Something in my heart swelled at that, my dad, the antihero, willing to hurt the man who had put bruises all over my body.

He pushed to his feet, with a swift kiss to my forehead before pushing me to the side and jumping into his own car.

My dad had followed Shane with unrelenting determination, desperate to catch and kill the man who had broken his daughter in too many ways to count.

What happened that night haunted me every single day.

In the heat of the chase, Shane ran a red light at an intersection, just as an eighteen-wheeler came barreling through.

The impact threw him from his bike and killed him instantly.

My dad had lost control of his car, trying to swerve out of the way.

Bystanders had said his car span out and crashed into the divider at full speed, head on.

He survived the initial crash, and was placed in a coma for a week, but there was no brain activity.

I had to be the one to make the decision to turn off his life support, I had to be the one to make the decision to end my father’s life, all because of that fucking piece of shit.

All because I was too pathetic to leave after the first time he had hurt me.

If I had left, my father would still be here.

The sound of the machine shutting off replayed in my ears for a long time after that night, and it still now haunted me in my sleep.

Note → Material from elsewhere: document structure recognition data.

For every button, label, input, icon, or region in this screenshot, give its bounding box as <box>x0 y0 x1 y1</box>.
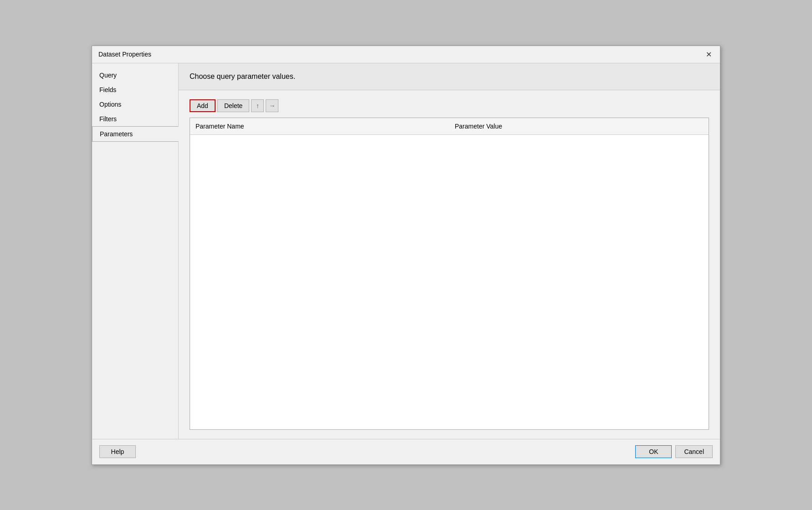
content-header-text: Choose query parameter values. <box>190 72 295 80</box>
sidebar-item-options[interactable]: Options <box>92 97 178 112</box>
sidebar-item-filters[interactable]: Filters <box>92 112 178 126</box>
sidebar-item-fields[interactable]: Fields <box>92 82 178 97</box>
dialog-body: Query Fields Options Filters Parameters … <box>92 63 720 439</box>
sidebar-item-query[interactable]: Query <box>92 68 178 82</box>
main-content: Choose query parameter values. Add Delet… <box>179 63 720 439</box>
move-down-button[interactable]: → <box>266 99 278 112</box>
move-down-icon: → <box>269 102 275 109</box>
delete-button[interactable]: Delete <box>217 99 249 112</box>
help-button[interactable]: Help <box>99 445 136 458</box>
title-bar: Dataset Properties ✕ <box>92 46 720 63</box>
column-header-param-value: Parameter Value <box>449 121 709 132</box>
table-body <box>190 135 709 429</box>
table-header: Parameter Name Parameter Value <box>190 118 709 135</box>
dialog-title: Dataset Properties <box>98 51 151 58</box>
close-button[interactable]: ✕ <box>704 49 714 59</box>
sidebar-item-parameters[interactable]: Parameters <box>92 126 179 142</box>
footer-right: OK Cancel <box>635 445 713 458</box>
ok-button[interactable]: OK <box>635 445 672 458</box>
parameter-table: Parameter Name Parameter Value <box>190 118 709 430</box>
move-up-icon: ↑ <box>256 102 259 109</box>
sidebar: Query Fields Options Filters Parameters <box>92 63 179 439</box>
toolbar: Add Delete ↑ → <box>190 99 709 112</box>
content-area: Add Delete ↑ → Parameter Name Parameter … <box>179 90 720 439</box>
content-header: Choose query parameter values. <box>179 63 720 90</box>
dialog-footer: Help OK Cancel <box>92 439 720 464</box>
dataset-properties-dialog: Dataset Properties ✕ Query Fields Option… <box>92 46 720 465</box>
move-up-button[interactable]: ↑ <box>251 99 264 112</box>
add-button[interactable]: Add <box>190 99 216 112</box>
cancel-button[interactable]: Cancel <box>675 445 713 458</box>
column-header-param-name: Parameter Name <box>190 121 449 132</box>
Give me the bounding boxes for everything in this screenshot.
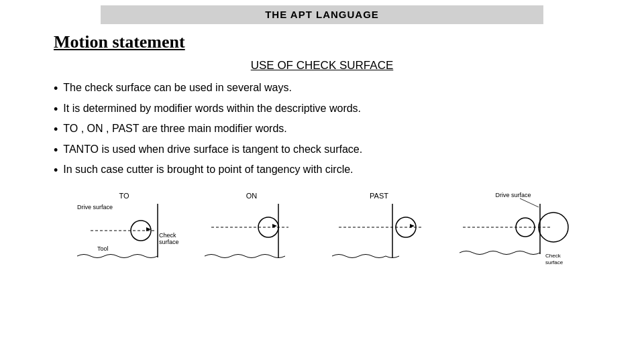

The news articles said it was a freak accident caused by a drunken idiot on a motorbike, and I was so glad that Shane was getting the blame.

But I knew the truth, I knew that my had father died trying to make the world right for me, that he died trying to take justice into his own hands, just like he always had.

And maybe, just maybe, that was the moment I realised I would do the same.

Because if the world wouldn’t give us justice, then I would carve it out myself.